(Records)

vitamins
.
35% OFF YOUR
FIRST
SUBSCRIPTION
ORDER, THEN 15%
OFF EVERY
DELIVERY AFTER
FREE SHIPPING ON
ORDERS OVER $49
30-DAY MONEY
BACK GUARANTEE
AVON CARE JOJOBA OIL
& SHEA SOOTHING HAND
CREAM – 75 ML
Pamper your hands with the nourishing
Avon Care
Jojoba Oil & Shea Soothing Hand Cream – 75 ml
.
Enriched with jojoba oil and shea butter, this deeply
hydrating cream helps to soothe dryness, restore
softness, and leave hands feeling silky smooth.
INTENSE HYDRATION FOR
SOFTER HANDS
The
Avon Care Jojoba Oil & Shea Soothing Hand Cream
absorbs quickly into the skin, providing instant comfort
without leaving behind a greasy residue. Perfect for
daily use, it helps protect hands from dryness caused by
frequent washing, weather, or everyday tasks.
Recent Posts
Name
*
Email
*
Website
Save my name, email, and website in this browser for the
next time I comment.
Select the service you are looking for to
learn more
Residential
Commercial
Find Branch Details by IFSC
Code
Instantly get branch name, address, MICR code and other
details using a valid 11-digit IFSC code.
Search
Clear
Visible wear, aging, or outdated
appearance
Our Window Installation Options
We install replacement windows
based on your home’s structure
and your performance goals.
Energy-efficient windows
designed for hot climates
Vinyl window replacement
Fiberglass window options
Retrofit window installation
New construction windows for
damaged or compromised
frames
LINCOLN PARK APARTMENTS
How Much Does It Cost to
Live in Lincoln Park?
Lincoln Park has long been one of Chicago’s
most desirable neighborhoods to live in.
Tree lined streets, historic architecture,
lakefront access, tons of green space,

---

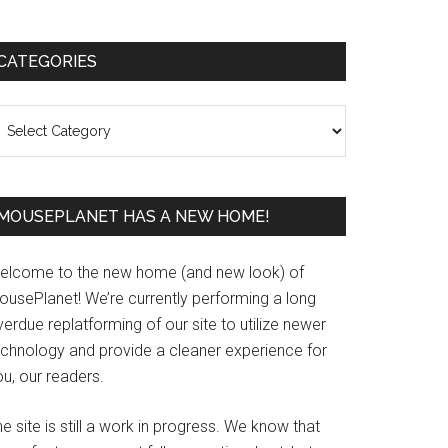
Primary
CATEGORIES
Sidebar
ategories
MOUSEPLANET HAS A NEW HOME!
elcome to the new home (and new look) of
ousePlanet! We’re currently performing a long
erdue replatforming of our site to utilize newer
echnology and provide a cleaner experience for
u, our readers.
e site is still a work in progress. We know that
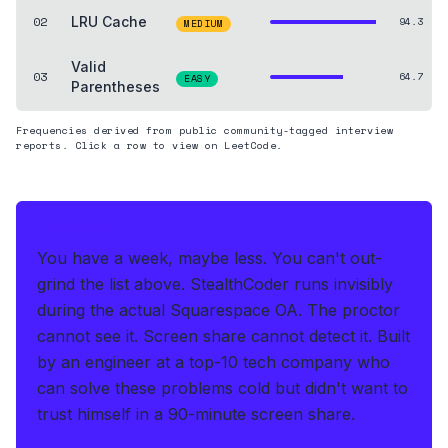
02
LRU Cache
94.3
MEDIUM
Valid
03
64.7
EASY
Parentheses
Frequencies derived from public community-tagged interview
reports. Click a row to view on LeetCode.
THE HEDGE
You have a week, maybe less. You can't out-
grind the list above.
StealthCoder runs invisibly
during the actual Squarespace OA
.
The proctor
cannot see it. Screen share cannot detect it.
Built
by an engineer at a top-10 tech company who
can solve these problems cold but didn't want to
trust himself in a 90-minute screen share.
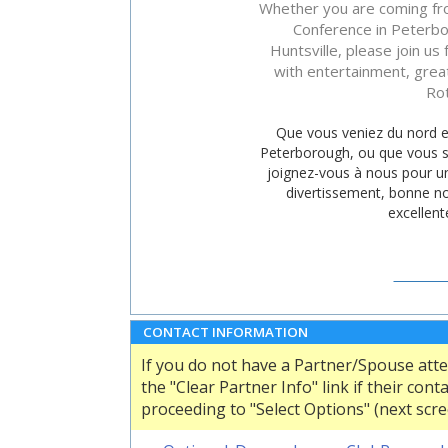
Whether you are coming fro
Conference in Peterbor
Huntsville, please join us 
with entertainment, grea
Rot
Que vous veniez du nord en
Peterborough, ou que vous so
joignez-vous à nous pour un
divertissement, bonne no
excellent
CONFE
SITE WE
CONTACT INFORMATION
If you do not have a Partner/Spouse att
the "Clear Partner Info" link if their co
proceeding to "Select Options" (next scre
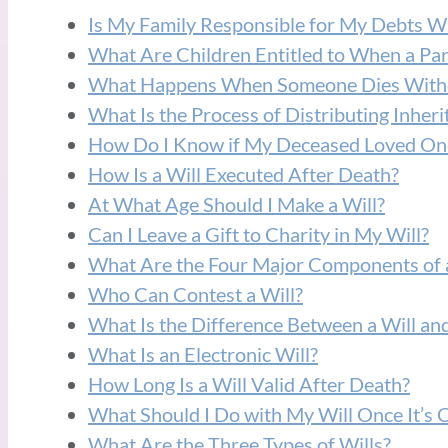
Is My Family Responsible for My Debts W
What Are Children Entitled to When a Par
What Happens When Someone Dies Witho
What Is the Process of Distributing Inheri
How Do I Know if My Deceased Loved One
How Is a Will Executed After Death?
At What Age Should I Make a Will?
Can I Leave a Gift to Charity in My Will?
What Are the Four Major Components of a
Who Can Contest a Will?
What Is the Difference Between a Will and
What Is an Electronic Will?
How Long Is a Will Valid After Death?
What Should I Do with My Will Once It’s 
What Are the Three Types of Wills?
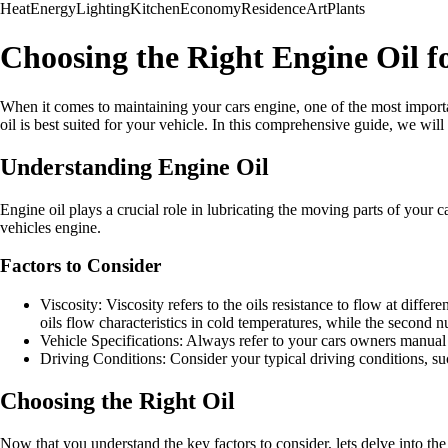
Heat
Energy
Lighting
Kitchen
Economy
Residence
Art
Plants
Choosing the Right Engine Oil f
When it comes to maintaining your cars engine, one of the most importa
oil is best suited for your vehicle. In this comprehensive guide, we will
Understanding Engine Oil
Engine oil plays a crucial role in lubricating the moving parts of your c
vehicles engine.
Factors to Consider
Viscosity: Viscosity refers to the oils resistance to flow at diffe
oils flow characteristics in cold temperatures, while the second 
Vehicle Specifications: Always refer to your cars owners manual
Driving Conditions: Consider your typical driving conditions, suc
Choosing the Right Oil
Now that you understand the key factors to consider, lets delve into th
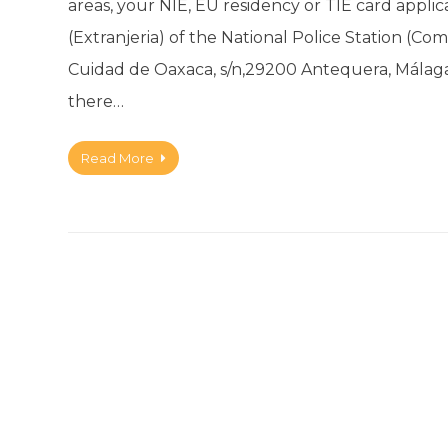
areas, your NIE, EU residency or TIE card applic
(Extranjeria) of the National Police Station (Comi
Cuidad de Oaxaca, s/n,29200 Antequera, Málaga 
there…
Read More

(Aim of the exercise) Return the number of lines containing the word "Right" in these records, with no additional output.

(Answer to the problem) 2